Accomplished politician and athlete Tom McMillen joins After the Buzzer host Bob Wallace this week to discuss the role that education plays in athletics. Tom is the President and CEO of LEAD1 Association, an organization comprising 130 of the premier athletic programs representing over eight billion dollars in revenue and represented by their athletic directors.
From a Rhodes scholar to becoming an Olympian, Tom shares stories about his time in sports including the NBA season he played while he was also a candidate for Congress.
On becoming a politician:
What happened was when I was playing with the Knicks, Bill (Bradley) had retired the next year and he sat out a year, and then he ran for the Senate. Matter of fact, I did a fundraiser for him in Washington when he ran. And he actually pulled it off. He became a United States Senator. So I said, well if he can do it, I can do it.
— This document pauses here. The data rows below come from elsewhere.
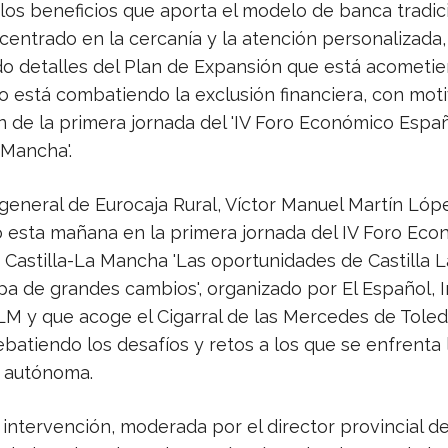
los beneficios que aporta el modelo de banca tradic
 centrado en la cercanía y la atención personalizada
o detalles del Plan de Expansión que está acometie
o está combatiendo la exclusión financiera, con moti
n de la primera jornada del 'IV Foro Económico Espa
 Mancha'.
 general de Eurocaja Rural, Víctor Manuel Martín Lóp
o esta mañana en la primera jornada del IV Foro Ec
 Castilla-La Mancha 'Las oportunidades de Castilla
a de grandes cambios', organizado por El Español, I
 CLM y que acoge el Cigarral de las Mercedes de Tole
batiendo los desafíos y retos a los que se enfrenta 
 autónoma.
 intervención, moderada por el director provincial 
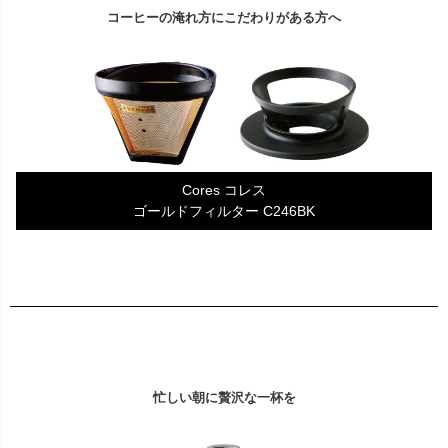
コーヒーの淹れ方にこだわりがある方へ
Cores コレス
ゴールドフィルター C246BK
忙しい朝に贅沢な一杯を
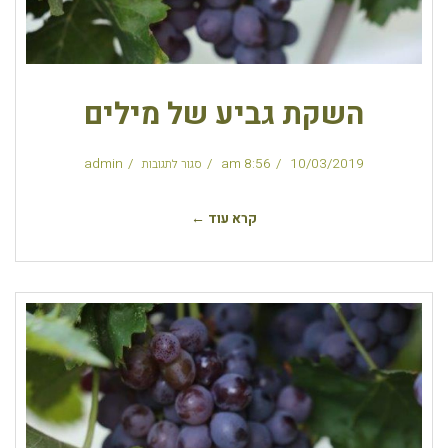
השקת גביע של מילים
admin
8:56 am
10/03/2019
סגור לתגובות
קרא עוד ←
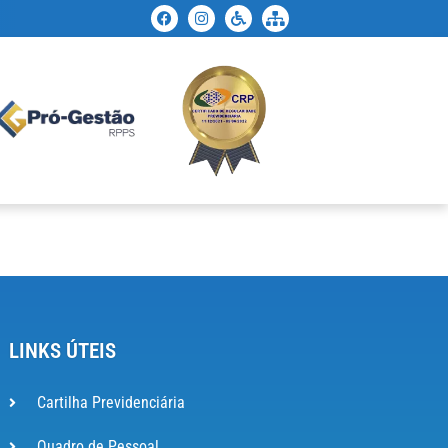
LINKS ÚTEIS
Cartilha Previdenciária
Quadro de Pessoal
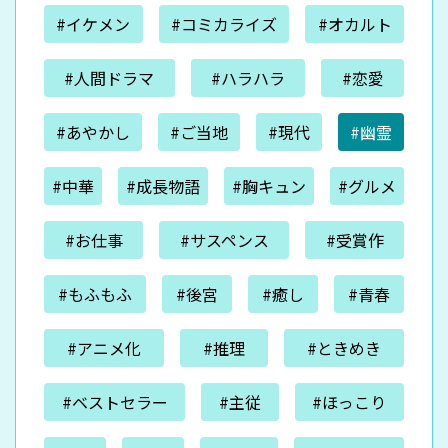
#イケメン
#コミカライズ
#オカルト
#人間ドラマ
#ハラハラ
#恋愛
#あやかし
#ご当地
#現代
#幽霊
#中華
#成長物語
#胸キュン
#グルメ
#お仕事
#サスペンス
#受賞作
#もふもふ
#後宮
#癒し
#青春
#アニメ化
#推理
#ときめき
#ベストセラー
#主従
#ほっこり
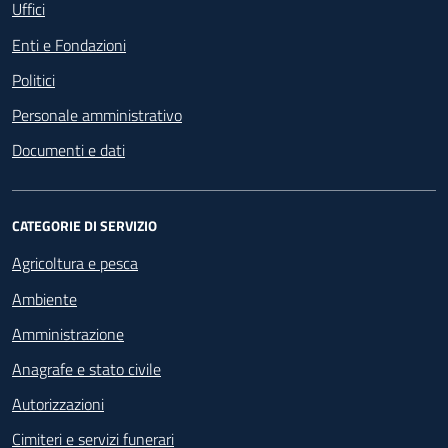
Uffici
Enti e Fondazioni
Politici
Personale amministrativo
Documenti e dati
CATEGORIE DI SERVIZIO
Agricoltura e pesca
Ambiente
Amministrazione
Anagrafe e stato civile
Autorizzazioni
Cimiteri e servizi funerari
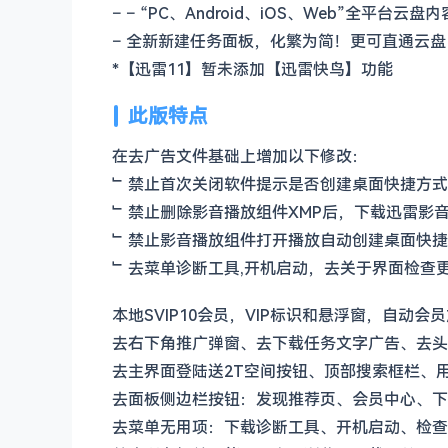
– – “PC、Android、iOS、Web”全平台云盘
– 全新新建任务面板，化繁为简！更可直通云盘
*【迅雷11】暂未添加【迅雷快鸟】功能
此版特点
在去广告文件基础上增加以下修改：
﹂禁止首次关闭软件提示是否创建桌面快捷方式
﹂禁止删除影音播放组件XMP后，下载迅雷影
﹂禁止影音播放组件打开播放自动创建桌面快捷
﹂去菜单诊断工具,开机启动，去关于界面检查
本地SVIP10会员，VIP标识和悬浮窗，自动会
去右下角推广弹窗、去下载任务文字广告、去头
去主界面登陆送2T空间按钮、顶部搜索框栏、
去面板侧边栏按钮：发现推荐页、会员中心、下
去菜单无用项：下载诊断工具、开机启动、检查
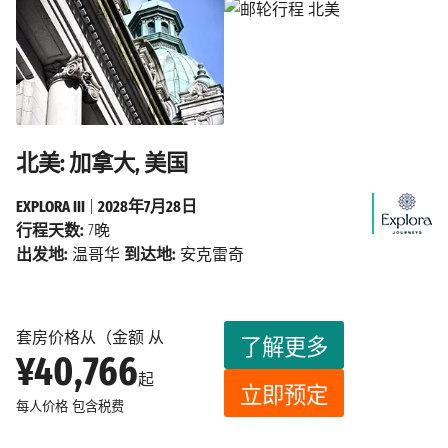
北美: 加拿大, 美国
EXPLORA III
|
2028年7月28日
行程天数:
7晚
出发地:
温哥华
到达地:
安克雷奇
套房价格从（金额 从
了解更多
¥40,766
起
立即预定
每人价格
包含税费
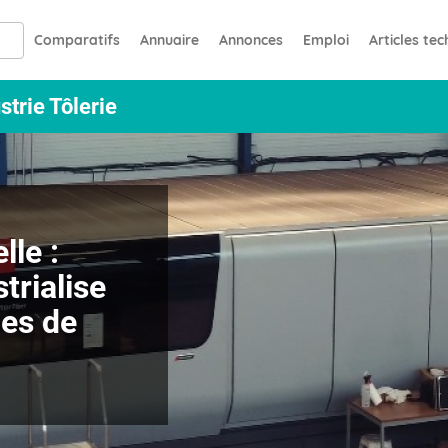
Comparatifs
Annuaire
Annonces
Emploi
Articles te
strie Tôlerie
lle :
rialise
les de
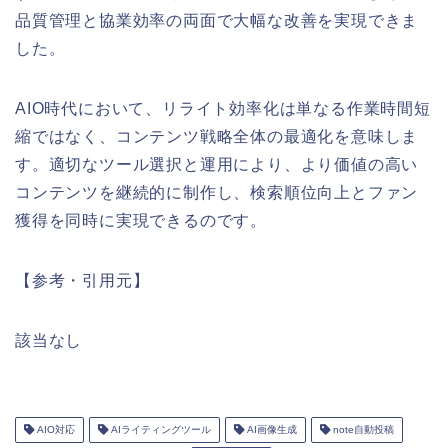
品質管理と協業効率の両面で大幅な改善を実現できま
した。
AIO時代において、リライト効率化は単なる作業時間短
縮ではなく、コンテンツ戦略全体の最適化を意味しま
す。適切なツール選択と運用により、より価値の高い
コンテンツを継続的に制作し、検索順位向上とファン
獲得を同時に実現できるのです。
【参考・引用元】
該当なし
AIO対応
AIライティングツール
AI画像生成
note自動投稿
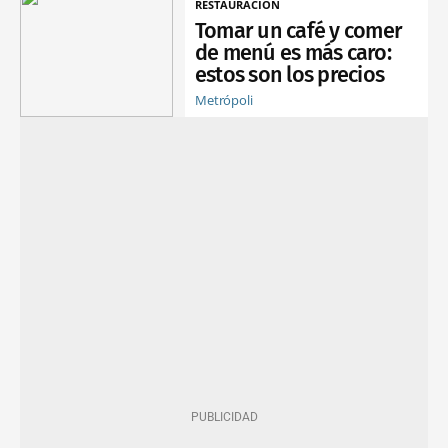
RESTAURACIÓN
Tomar un café y comer
de menú es más caro:
estos son los precios
Metrópoli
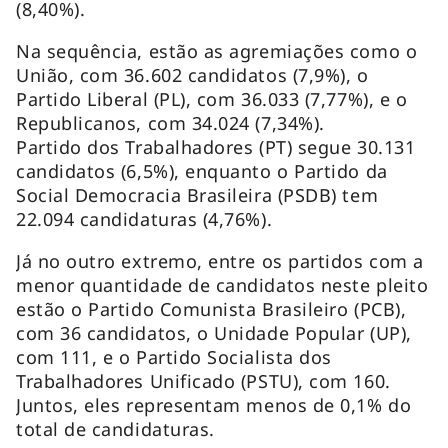
(8,40%).
Na sequência, estão as agremiações como o
União, com 36.602 candidatos (7,9%), o
Partido Liberal (PL), com 36.033 (7,77%), e o
Republicanos, com 34.024 (7,34%).
Partido dos Trabalhadores (PT) segue 30.131
candidatos (6,5%), enquanto o Partido da
Social Democracia Brasileira (PSDB) tem
22.094 candidaturas (4,76%).
Já no outro extremo, entre os partidos com a
menor quantidade de candidatos neste pleito
estão o Partido Comunista Brasileiro (PCB),
com 36 candidatos, o Unidade Popular (UP),
com 111, e o Partido Socialista dos
Trabalhadores Unificado (PSTU), com 160.
Juntos, eles representam menos de 0,1% do
total de candidaturas.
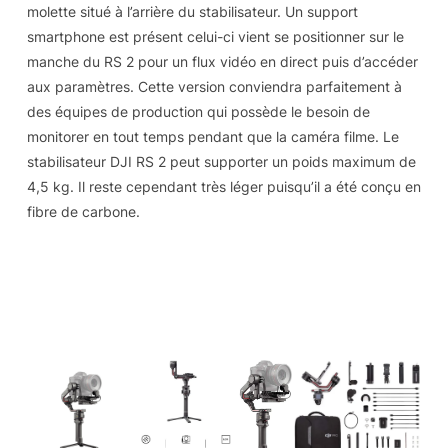
molette situé à l’arrière du stabilisateur. Un support
smartphone est présent celui-ci vient se positionner sur le
manche du RS 2 pour un flux vidéo en direct puis d’accéder
aux paramètres. Cette version conviendra parfaitement à
des équipes de production qui possède le besoin de
monitorer en tout temps pendant que la caméra filme. Le
stabilisateur DJI RS 2 peut supporter un poids maximum de
4,5 kg. Il reste cependant très léger puisqu’il a été conçu en
fibre de carbone.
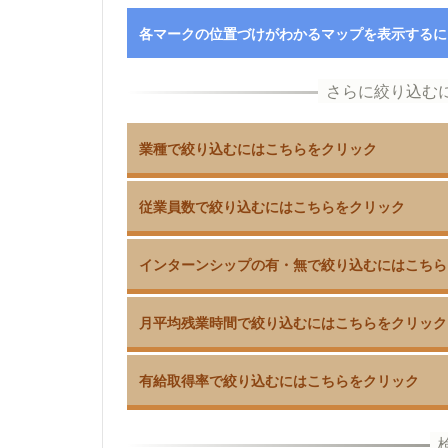
各マークの位置づけがわかるマップを表示するに
業種で絞り込むにはこちらをクリック
従業員数で絞り込むにはこちらをクリック
インターンシップの有・無で絞り込むにはこちら
月平均残業時間で絞り込むにはこちらをクリック
有給取得率で絞り込むにはこちらをクリック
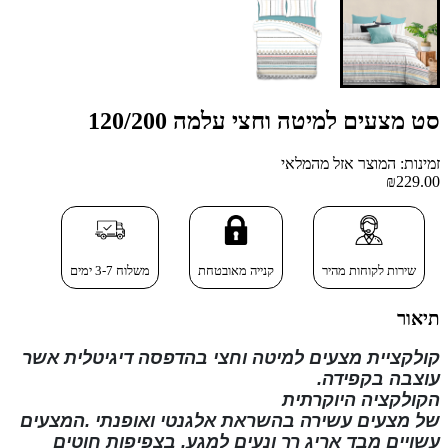
סט מצעים למיטה וחצי עלמה 120/200
זמינות: המוצר אזל מהמלאי
₪229.00
שירות לקוחות מהיר
קנייה מאובטחת
משלוח 3-7 ימים
תיאור
קולקציית מצעים למיטה וחצי בהדפסה דיגיטלית
אשר
עוצבה בקפידה.
הקולקציה
היוקרתית
של
מצעים
עשירה
בהשראת
אלגנטי ואופנתי
.המצעים
עשויים מבד אריג רך ונעים למגע, בצפיפות חוטים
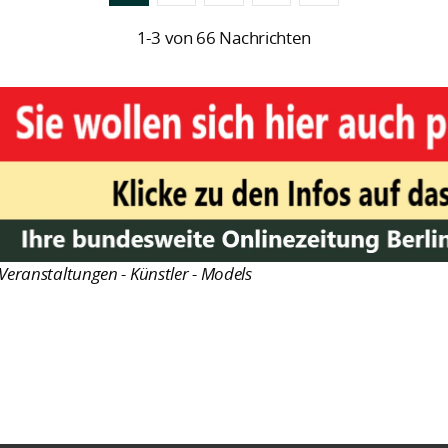
1-3 von 66 Nachrichten
Veranstaltungen - Künstler - Models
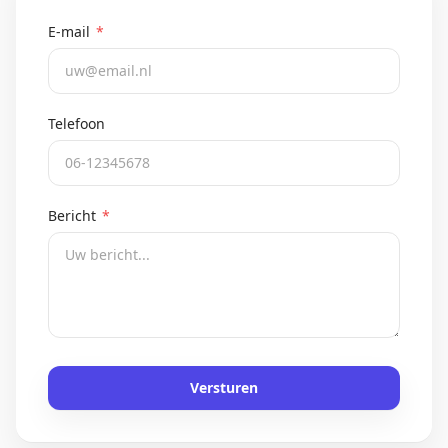
E-mail
*
Telefoon
Bericht
*
Versturen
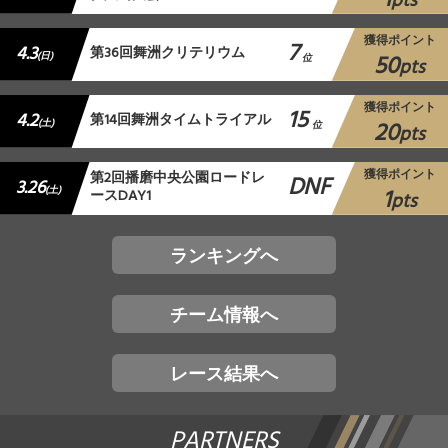
pts
獲得ポイント
7
4.3
第36回舞洲クリテリウム
50
(日)
位
pts
獲得ポイント
15
4.2
第14回舞洲タイムトライアル
20
(土)
位
pts
獲得ポイント
第2回播磨中央公園ロードレ
DNF
3.26
1
(土)
ースDAY1
pts
ランキングへ
チーム情報へ
レース結果へ
PARTNERS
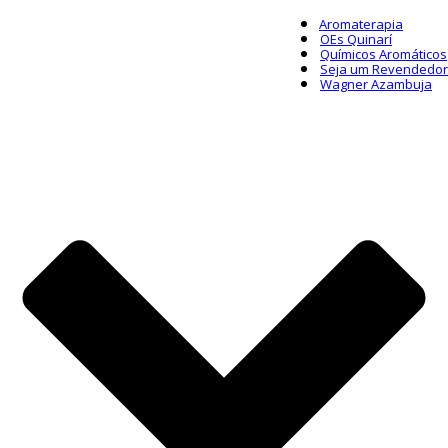
Aromaterapia
OEs Quinarí
Químicos Aromáticos
Seja um Revendedor
Wagner Azambuja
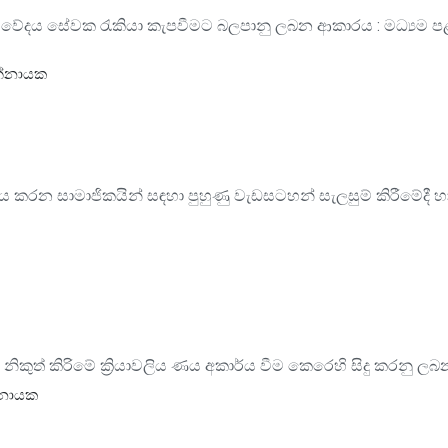
රමවේදය සේවක රැකියා කැපවීමට බලපානු ලබන ආකාරය : මධ්‍යම පළා
දන්නායක
ය කරන සාමාජිකයින් සඳහා පුහුණු වැඩසටහන් සැලසුම් කිරීමේදී හා ක
ණය නිකුත් කිරිමේ ක්‍රියාවලිය ණය අකාර්ය වීම කෙරෙහි සිදු කරනු 
න්නායක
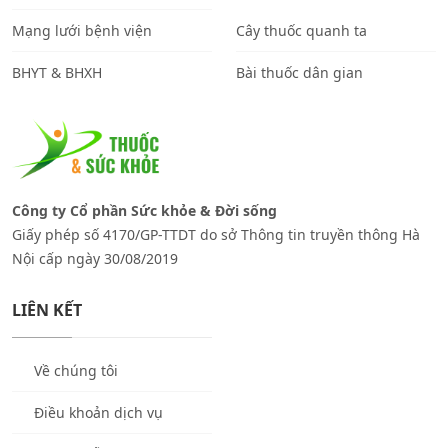
Mạng lưới bệnh viện
Cây thuốc quanh ta
BHYT & BHXH
Bài thuốc dân gian
Công ty Cổ phần Sức khỏe & Đời sống
Giấy phép số 4170/GP-TTDT do sở Thông tin truyền thông Hà
Nội cấp ngày 30/08/2019
LIÊN KẾT
Về chúng tôi
Điều khoản dịch vụ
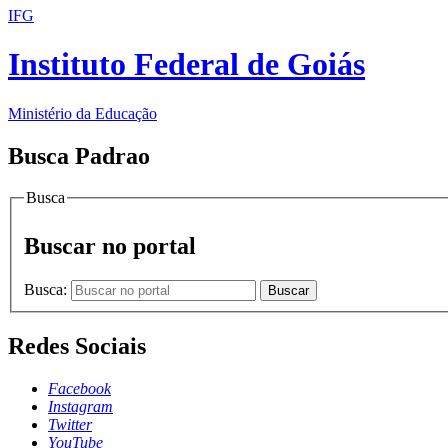
IFG
Instituto Federal de Goiás
Ministério da Educação
Busca Padrao
Busca
Buscar no portal
Busca:
Buscar
Redes Sociais
Facebook
Instagram
Twitter
YouTube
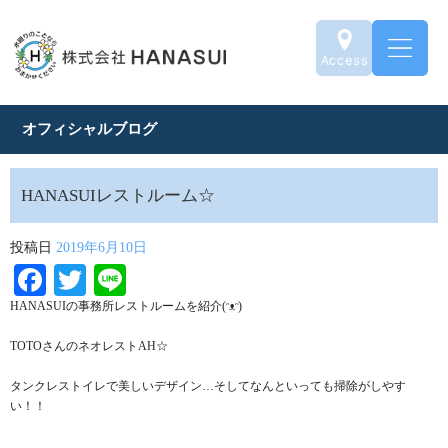
オフィシャルブログ
HANASUIレストルーム☆
投稿日
2019年6月10日
Facebook
Twitter
Line
HANASUIの事務所レストルームを紹介(ᵔᴥᵔ)
TOTOさんのネオレストAH☆
タンクレストイレで美しいデザイン…そしてなんといっても掃除がしやす
い！！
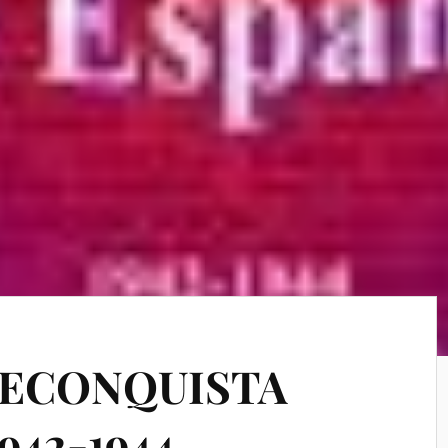
 RECONQUISTA
942-1944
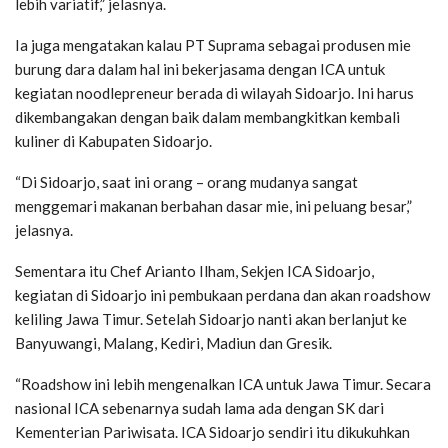
lebih variatif,” jelasnya.
Ia juga mengatakan kalau PT Suprama sebagai produsen mie
burung dara dalam hal ini bekerjasama dengan ICA untuk
kegiatan noodlepreneur berada di wilayah Sidoarjo. Ini harus
dikembangakan dengan baik dalam membangkitkan kembali
kuliner di Kabupaten Sidoarjo.
“Di Sidoarjo, saat ini orang – orang mudanya sangat
menggemari makanan berbahan dasar mie, ini peluang besar,”
jelasnya.
Sementara itu Chef Arianto Ilham, Sekjen ICA Sidoarjo,
kegiatan di Sidoarjo ini pembukaan perdana dan akan roadshow
keliling Jawa Timur. Setelah Sidoarjo nanti akan berlanjut ke
Banyuwangi, Malang, Kediri, Madiun dan Gresik.
“Roadshow ini lebih mengenalkan ICA untuk Jawa Timur. Secara
nasional ICA sebenarnya sudah lama ada dengan SK dari
Kementerian Pariwisata. ICA Sidoarjo sendiri itu dikukuhkan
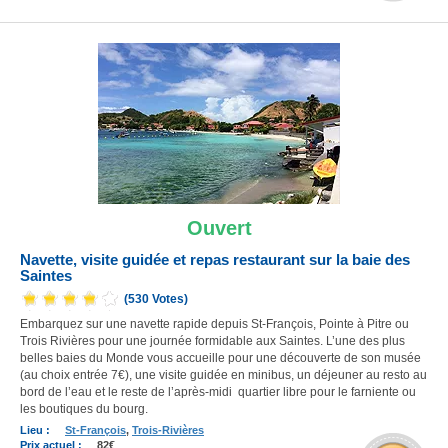
Ouvert
Navette, visite guidée et repas restaurant sur la baie des
Saintes
(530 Votes)
Embarquez sur une navette rapide depuis St-François, Pointe à Pitre ou
Trois Rivières pour une journée formidable aux Saintes. L’une des plus
belles baies du Monde vous accueille pour une découverte de son musée
(au choix entrée 7€), une visite guidée en minibus, un déjeuner au resto au
bord de l’eau et le reste de l’après-midi quartier libre pour le farniente ou
les boutiques du bourg.
Lieu :
St-François
,
Trois-Rivières
Prix actuel :
82€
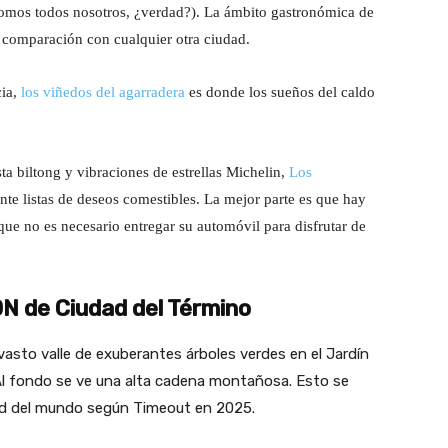
somos todos nosotros, ¿verdad?). La ámbito gastronómica de
 comparación con cualquier otra ciudad.
cia,
los viñedos del agarradera
es donde los sueños del caldo
a biltong y vibraciones de estrellas Michelin,
Los
te listas de deseos comestibles. La mejor parte es que hay
ue no es necesario entregar su automóvil para disfrutar de
ADN de Ciudad del Término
And that’s kind of how all that occurred.
On Athlete’s Right to Know Act:
At the time, you know when you were going to go to a school whether you’re an athlete or not, you couldn’t determine the graduation rates on how that institution was doing, either student athletes or otherwise. And so, we thought as a consumer item, schools ought to disclose that. And we put that bill up then, Bradley, myself and Congressman Ed Towns. And they fought it a great deal. Now it’s like, it’s so standard that it’s hard to imagine college sports without graduation rates. They now go into APR and all those kinds of numbers. But the original idea of disclosing graduation rates was always fundamental to that bill, and I recall the NCLA fought that. They were opposed to it, which I guess is pretty standard for organizations that are very hard to move, that are quite bureaucratic. We passed it into law and it’s been a very fundamental part of college sports.
I was recruited into LEAD1 by Jack Sandburg. It had been created in 1986 and was very sleepy. And he wanted to rejuvenate it and be sort of a voice for the ADs and also kind of a thought meter for the ADs. And that’s really what we had become. We work with the NCAA quite a bit. NIL transfers, academics, sports betting, you name it, we work on it.